= Kate Saville =

English actress

Kate Saville (1835/1836 – 7 May 1922) was an English actress. She played leading roles in original productions of many plays in the 1860s.

==Life==
Kate Saville was a daughter of John Faucit Saville, an actor and playwright, and sister of the actress Helena Faucit. She first appeared on the London stage in September 1859, in Ivy Hall, adapted by John Oxenford from Le Roman d'un jeune homme pauvre by Octave Feuillet.

In January 1860 she appeared in original productions staged by Madame Céleste, manager of the Lyceum Theatre in London: as Lucie Manette in A Tale of Two Cities, and later as Milaine de St Ange in The House on the Bridge of Notre Dame.

She was engaged for the next two years at the Olympic Theatre in London. Here she created roles in new plays: as Martha Gibbs in Tom Taylor's All that Glitters is not Gold, as Lady Camilla Hailstone in Watts Phillips's Camilla's Husband, and as May Edwards in Tom Taylor's The Ticket-of-Leave Man. At the Royal Strand Theatre in October 1863 she played the leading role in the original production of Miriam's Crime by H. T. Craven.

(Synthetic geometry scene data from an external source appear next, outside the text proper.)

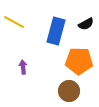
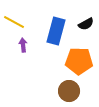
purple arrow: moved 22 px up
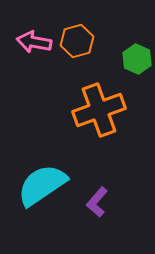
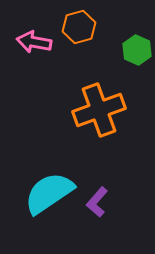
orange hexagon: moved 2 px right, 14 px up
green hexagon: moved 9 px up
cyan semicircle: moved 7 px right, 8 px down
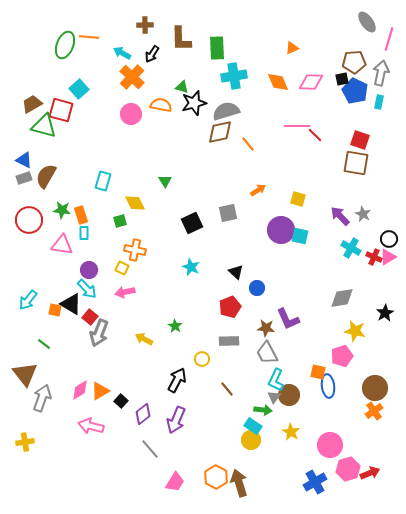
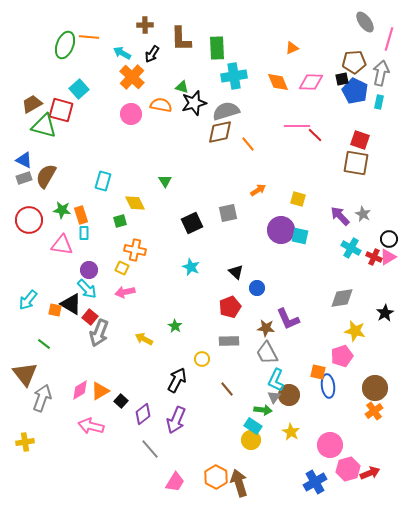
gray ellipse at (367, 22): moved 2 px left
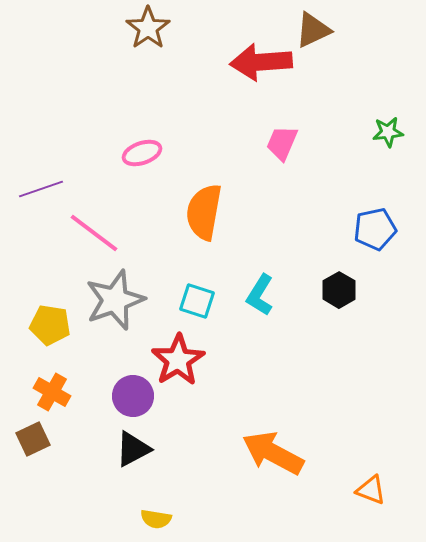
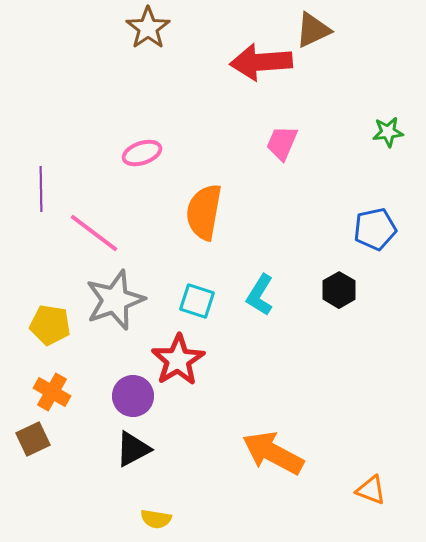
purple line: rotated 72 degrees counterclockwise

In February 1864 at the Princess's Theatre she was Beatrice in the original performance of Paul's Return by Watts Phillips; in April 1866 she created the role of Hester Lorrington in The Favourite of Fortune by John Westland Marston, at the Haymarket Theatre.

In September 1866 at the Surrey Theatre she played the lead female role, Mrs Truegold, in True to the Core by A. R. Slous. This was the prize drama for that year in a competition established in the will of the actor Thomas Cooke and administered by the Royal Dramatic College.

In 1872 Kate Saville married William Roby Thorpe, and retired from the stage. She died in 1922 at her home in Nottingham, aged 86.